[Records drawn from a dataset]

*** Begin section ***

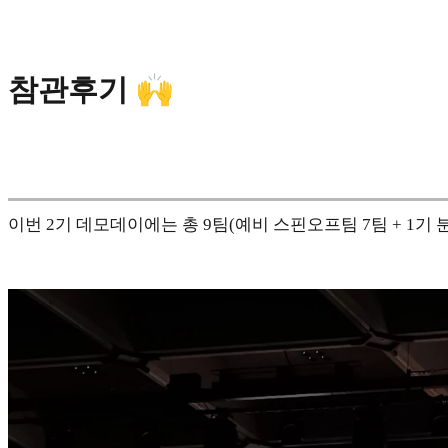
참관후기 🙌
이번 2기 데모데이에는 총 9팀(예비 스핀오프팀 7팀 + 1기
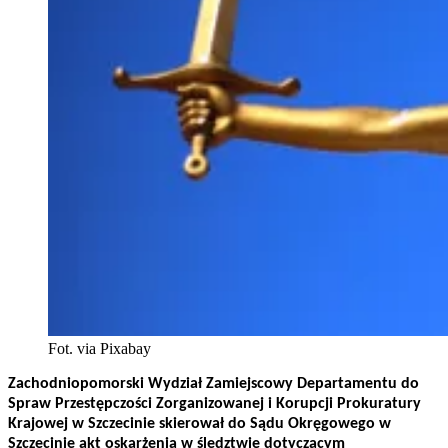
Fot. via Pixabay
Zachodniopomorski Wydział Zamiejscowy Departamentu do
Spraw Przestępczości Zorganizowanej i Korupcji Prokuratury
Krajowej w Szczecinie skierował do Sądu Okręgowego w
Szczecinie akt oskarżenia w śledztwie dotyczącym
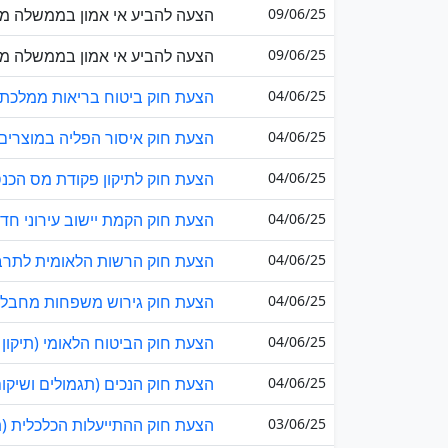
09/06/25
הצעה להביע אי אמון בממשלה מטע
09/06/25
הצעה להביע אי אמון בממשלה מטע
04/06/25
הצעת חוק ביטוח בריאות ממלכתי (
04/06/25
הצעת חוק איסור הפליה במוצרים, 
04/06/25
הצעת חוק לתיקון פקודת מס הכנסה 
04/06/25
הצעת חוק הקמת יישוב עירוני חדש 
04/06/25
הצעת חוק הרשות הלאומית לתרבות
04/06/25
הצעת חוק גירוש משפחות מחבלים (
04/06/25
הצעת חוק הביטוח הלאומי (תיקון -
04/06/25
הצעת חוק הנכים (תגמולים ושיקום) 
03/06/25
הצעת חוק ההתייעלות הכלכלית (תי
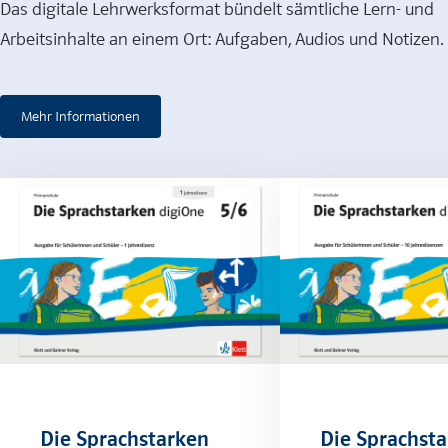
Das digitale Lehrwerksformat bündelt sämtliche Lern- und
Arbeitsinhalte an einem Ort: Aufgaben, Audios und Notizen.
Mehr Informationen
Die Sprachstarken
Die Sprachst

*** End section ***

■ WHAT IS NEEDED
Would you reproduce the lines above exactly, without carrying over the pictures?

■ ANSWER TO THIS PROBLEM
참관후기 🙌
이번 2기 데모데이에는 총 9팀(예비 스핀오프팀 7팀 + 1기
Fot. via Pixabay
Zachodniopomorski Wydział Zamiejscowy Departamentu do
Spraw Przestępczości Zorganizowanej i Korupcji Prokuratury
Krajowej w Szczecinie skierował do Sądu Okręgowego w
Szczecinie akt oskarżenia w śledztwie dotyczącym
09/06/25
הצעה להביע אי אמון בממשלה מטע
09/06/25
הצעה להביע אי אמון בממשלה מטע
04/06/25
הצעת חוק ביטוח בריאות ממלכתי (
04/06/25
הצעת חוק איסור הפליה במוצרים, 
04/06/25
הצעת חוק לתיקון פקודת מס הכנסה 
04/06/25
הצעת חוק הקמת יישוב עירוני חדש 
04/06/25
הצעת חוק הרשות הלאומית לתרבות
04/06/25
הצעת חוק גירוש משפחות מחבלים (
04/06/25
הצעת חוק הביטוח הלאומי (תיקון -
04/06/25
הצעת חוק הנכים (תגמולים ושיקום) 
03/06/25
הצעת חוק ההתייעלות הכלכלית (תי
Das digitale Lehrwerksformat bündelt sämtliche Lern- und
Arbeitsinhalte an einem Ort: Aufgaben, Audios und Notizen.
Mehr Informationen
Die Sprachstarken
Die Sprachst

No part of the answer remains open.